Жрика покосилась единственным глазом на затихшего младенца. Затем, выставив перед Блажкой палец, отступила на цыпочках в коридор и вскоре вернулась уже без ребенка. Полурослица села на скамью перед столом, наклонившись так, что ее голова оказалась рядом с Блажкиным коленом.
– Этих малышей иногда трудно уложить без сиськи. – Она усталый вздохнула.
– Мне нужно найти новую кормилицу, – сказала Блажка, ощущая, как груз лидерства вновь наваливается на ее плечи. – Тут я тоже облажалась.
– Ну, только с этим не проси меня помочь, – сказала Жрика, хихикнув. Теперь, когда ребенка с ней не было, она говорила чуть громче, чем шепотом. – Терпеть не могу, даже когда мужчина присасывается к моим соскам, что и говорить о грудниках. Лучше состряпать им какой-нибудь скудной еды. – Полурослица вытянула шею и окинула Блажку взглядом деланой неприязни. – Не то что ты, ноги и грудь, мышцы и задница. Яйца Беликовы, я тебя ненавижу, хотя ты не запиралась от меня с умирающим любимым. Сказать по правде, блаженный вид не поспособствует твоему прощению.
Блажка попыталась сдержать улыбку, но та все равно появилась.
– Меня не за блаженный вид так назвали.
– Знаю, – проговорила Жрика уже серьезнее. – Идрис это тоже мне сказал.

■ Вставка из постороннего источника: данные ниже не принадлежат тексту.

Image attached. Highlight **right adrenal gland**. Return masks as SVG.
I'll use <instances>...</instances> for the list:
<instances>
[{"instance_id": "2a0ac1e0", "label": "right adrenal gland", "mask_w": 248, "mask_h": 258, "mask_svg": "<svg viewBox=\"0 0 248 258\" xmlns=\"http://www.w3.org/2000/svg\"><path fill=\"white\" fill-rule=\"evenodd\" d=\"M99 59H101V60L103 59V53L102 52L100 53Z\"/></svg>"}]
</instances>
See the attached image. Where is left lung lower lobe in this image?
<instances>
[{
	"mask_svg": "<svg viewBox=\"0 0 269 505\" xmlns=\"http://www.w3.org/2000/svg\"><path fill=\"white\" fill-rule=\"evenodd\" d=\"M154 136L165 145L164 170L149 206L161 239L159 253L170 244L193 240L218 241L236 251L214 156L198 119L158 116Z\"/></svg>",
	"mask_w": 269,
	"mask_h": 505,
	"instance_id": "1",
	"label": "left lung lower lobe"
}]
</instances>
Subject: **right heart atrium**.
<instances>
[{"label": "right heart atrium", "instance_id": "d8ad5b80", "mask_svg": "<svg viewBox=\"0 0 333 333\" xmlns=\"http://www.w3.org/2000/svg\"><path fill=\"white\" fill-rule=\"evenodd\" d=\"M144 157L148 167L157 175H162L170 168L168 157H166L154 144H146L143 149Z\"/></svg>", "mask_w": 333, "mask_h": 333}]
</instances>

– Тебе стоит называть его копытным именем.
Жрика издала губами неприличный звук и пренебрежительно махнула рукой.
– Называю так, как мне нравится.
– А тебе нравится, да? – сказала Блажка, оценивающе глядя на полурослицу. – Так зачем все это? Когда я предлагала тебе место здесь, я не ожидала, что ты будешь баюкать малышей.
– Ну, если ты ожидала, что я буду сосать члены, чтобы заслужить право быть здесь, то тебя ждет разочарование. – Жрика задумчиво склонила голову набок. – Хотя если бы меня попросил тот лысый бледный полукровка…

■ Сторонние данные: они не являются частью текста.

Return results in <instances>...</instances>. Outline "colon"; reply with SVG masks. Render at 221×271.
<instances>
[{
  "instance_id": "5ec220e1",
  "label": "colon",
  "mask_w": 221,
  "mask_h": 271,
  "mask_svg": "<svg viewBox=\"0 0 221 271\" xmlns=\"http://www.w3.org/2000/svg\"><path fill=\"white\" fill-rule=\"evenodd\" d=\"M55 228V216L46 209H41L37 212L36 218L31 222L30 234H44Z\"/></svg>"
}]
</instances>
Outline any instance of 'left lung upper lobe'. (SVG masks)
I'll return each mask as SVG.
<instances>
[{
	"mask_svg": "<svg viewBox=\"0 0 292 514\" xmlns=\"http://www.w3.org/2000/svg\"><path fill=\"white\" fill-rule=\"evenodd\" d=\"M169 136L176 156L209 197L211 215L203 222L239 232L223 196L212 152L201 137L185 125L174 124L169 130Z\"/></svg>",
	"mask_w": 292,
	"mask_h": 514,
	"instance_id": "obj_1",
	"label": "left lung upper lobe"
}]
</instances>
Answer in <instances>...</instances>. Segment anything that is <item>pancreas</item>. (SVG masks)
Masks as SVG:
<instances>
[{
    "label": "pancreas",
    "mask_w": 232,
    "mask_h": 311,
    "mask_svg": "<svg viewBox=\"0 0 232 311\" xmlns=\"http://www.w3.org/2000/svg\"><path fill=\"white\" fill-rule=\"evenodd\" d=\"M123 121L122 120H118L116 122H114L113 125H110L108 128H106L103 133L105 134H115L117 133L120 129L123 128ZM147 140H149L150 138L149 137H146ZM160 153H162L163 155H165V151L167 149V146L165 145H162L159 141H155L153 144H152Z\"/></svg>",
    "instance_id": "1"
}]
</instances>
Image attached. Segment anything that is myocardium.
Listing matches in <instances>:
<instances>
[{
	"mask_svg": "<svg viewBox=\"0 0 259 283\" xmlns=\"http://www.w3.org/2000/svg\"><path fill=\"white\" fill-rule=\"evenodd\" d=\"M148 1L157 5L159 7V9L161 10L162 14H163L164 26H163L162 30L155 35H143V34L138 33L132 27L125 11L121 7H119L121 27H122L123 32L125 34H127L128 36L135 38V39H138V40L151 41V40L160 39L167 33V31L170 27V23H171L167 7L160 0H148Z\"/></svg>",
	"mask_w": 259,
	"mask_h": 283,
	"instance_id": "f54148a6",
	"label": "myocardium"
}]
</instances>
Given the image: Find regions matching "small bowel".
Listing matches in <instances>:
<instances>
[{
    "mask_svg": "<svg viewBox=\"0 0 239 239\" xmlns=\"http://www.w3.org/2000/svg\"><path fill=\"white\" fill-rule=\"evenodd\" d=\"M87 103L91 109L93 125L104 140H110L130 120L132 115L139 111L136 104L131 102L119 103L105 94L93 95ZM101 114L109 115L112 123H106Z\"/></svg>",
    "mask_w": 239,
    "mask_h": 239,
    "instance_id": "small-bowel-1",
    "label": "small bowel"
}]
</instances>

– Колпак? – спросила Блажка, ощущая, как улыбка снова поползла по лицу.
Жрика лишь тихо присвистнула.
Найдя мысль об этом тревожной, причем не из-за полурослицы, Блажка вернула разговор к тому, что вызывало у нее интерес изначально.

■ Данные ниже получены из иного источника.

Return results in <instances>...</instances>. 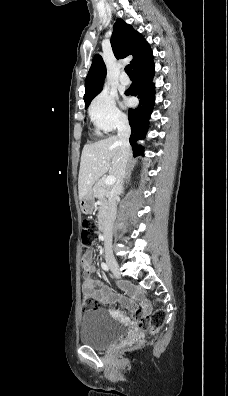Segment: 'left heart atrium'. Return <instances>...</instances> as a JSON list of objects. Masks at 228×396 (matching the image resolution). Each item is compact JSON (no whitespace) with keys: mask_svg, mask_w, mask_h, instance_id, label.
I'll use <instances>...</instances> for the list:
<instances>
[{"mask_svg":"<svg viewBox=\"0 0 228 396\" xmlns=\"http://www.w3.org/2000/svg\"><path fill=\"white\" fill-rule=\"evenodd\" d=\"M124 103L127 105V104H129V101H128V100H125V102H124Z\"/></svg>","mask_w":228,"mask_h":396,"instance_id":"obj_1","label":"left heart atrium"}]
</instances>
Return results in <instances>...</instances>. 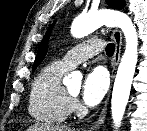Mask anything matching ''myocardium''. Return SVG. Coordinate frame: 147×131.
<instances>
[{
  "label": "myocardium",
  "mask_w": 147,
  "mask_h": 131,
  "mask_svg": "<svg viewBox=\"0 0 147 131\" xmlns=\"http://www.w3.org/2000/svg\"><path fill=\"white\" fill-rule=\"evenodd\" d=\"M66 93L69 96V98H74L75 94L71 93L69 90L66 89Z\"/></svg>",
  "instance_id": "f54148a6"
}]
</instances>
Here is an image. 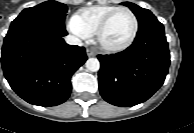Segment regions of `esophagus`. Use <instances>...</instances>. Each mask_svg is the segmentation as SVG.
<instances>
[{"mask_svg":"<svg viewBox=\"0 0 194 133\" xmlns=\"http://www.w3.org/2000/svg\"><path fill=\"white\" fill-rule=\"evenodd\" d=\"M88 55H89V56H91V55H92V53H91L90 51H88Z\"/></svg>","mask_w":194,"mask_h":133,"instance_id":"esophagus-1","label":"esophagus"}]
</instances>
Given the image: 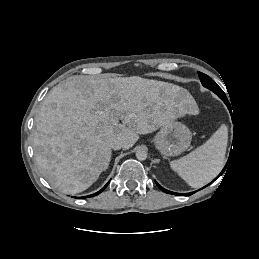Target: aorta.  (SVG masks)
Listing matches in <instances>:
<instances>
[{
    "label": "aorta",
    "mask_w": 259,
    "mask_h": 259,
    "mask_svg": "<svg viewBox=\"0 0 259 259\" xmlns=\"http://www.w3.org/2000/svg\"><path fill=\"white\" fill-rule=\"evenodd\" d=\"M136 158L140 161L146 160L147 158V152L144 150H138L136 152Z\"/></svg>",
    "instance_id": "1"
}]
</instances>
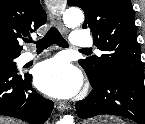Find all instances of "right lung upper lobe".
<instances>
[{
    "mask_svg": "<svg viewBox=\"0 0 145 124\" xmlns=\"http://www.w3.org/2000/svg\"><path fill=\"white\" fill-rule=\"evenodd\" d=\"M46 19L39 0H0V52L20 55L19 39L37 30Z\"/></svg>",
    "mask_w": 145,
    "mask_h": 124,
    "instance_id": "right-lung-upper-lobe-1",
    "label": "right lung upper lobe"
}]
</instances>
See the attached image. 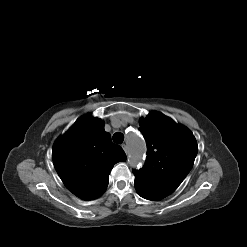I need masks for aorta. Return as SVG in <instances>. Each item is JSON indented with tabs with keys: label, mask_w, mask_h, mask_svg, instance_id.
Wrapping results in <instances>:
<instances>
[{
	"label": "aorta",
	"mask_w": 247,
	"mask_h": 247,
	"mask_svg": "<svg viewBox=\"0 0 247 247\" xmlns=\"http://www.w3.org/2000/svg\"><path fill=\"white\" fill-rule=\"evenodd\" d=\"M127 145L129 151V162L136 166L144 158L146 144L136 131L127 133Z\"/></svg>",
	"instance_id": "762f6f07"
}]
</instances>
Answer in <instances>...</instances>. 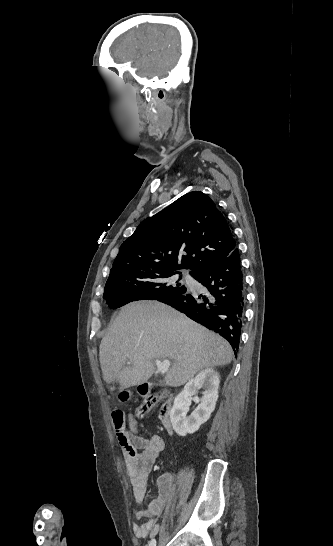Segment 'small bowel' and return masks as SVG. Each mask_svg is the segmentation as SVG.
Wrapping results in <instances>:
<instances>
[{
  "label": "small bowel",
  "mask_w": 333,
  "mask_h": 546,
  "mask_svg": "<svg viewBox=\"0 0 333 546\" xmlns=\"http://www.w3.org/2000/svg\"><path fill=\"white\" fill-rule=\"evenodd\" d=\"M128 424L130 438L136 448V454L129 456L124 451L125 465L131 480L134 501L136 504H140L146 493L150 472L158 456L164 450L165 442L159 435H153L149 438L139 435L136 419L131 414L128 418ZM172 493L173 486L170 476H163L159 480L157 496L151 501L146 510L135 513L138 522L134 524L133 531L137 537L144 538L157 532V519L162 514ZM142 520L143 522H139Z\"/></svg>",
  "instance_id": "obj_1"
}]
</instances>
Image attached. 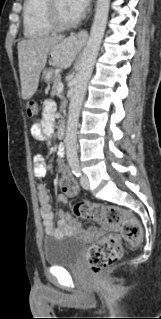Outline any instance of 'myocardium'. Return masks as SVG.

– Я просто имела в виду, что в Отрадной есть чем заняться и за стенами приюта.
Жрика строго посмотрела на нее.
– Ты думаешь, заботиться о детях – слишком просто.
Это был не вопрос.
Блажка уверенно покачала головой.
– Нет, но прийти из Ямы…
Жрика подняла обе руки, призывая ее замолчать. Затем повернула их ладонями вверх, растопырив пальцы, и изобразила ими чаши весов.
– Драться с животными в яме под восторженные крики всяких выродков. Или держать, мыть, кормить очаровательных маленьких существ, которые способны максимум случайно тебя опи́сать. Если тебе трудно понять такой выбор, моя девочка, то у тебя очень странные взгляды на жизнь.
Блажка не ответила. Голая правда лишила ее голоса.
Жрика шлепнула ее по голени.
– Ой, не бери в голову. Зуб даю, вы, полуорки, угрюмый народ. И ты вполне себе нормальная. Со временем, может быть, жизнь или смерть тебя изменят. Подерешься достаточно лет и поймешь, что перспектива подтирать маленькие задницы – это совсем не так противно. Тебе даже самой захочется этим заняться. И не потому что у тебя щель между ног! Черт, даже Идрису только этого и хочется, но его дурная башка этого еще не понимает.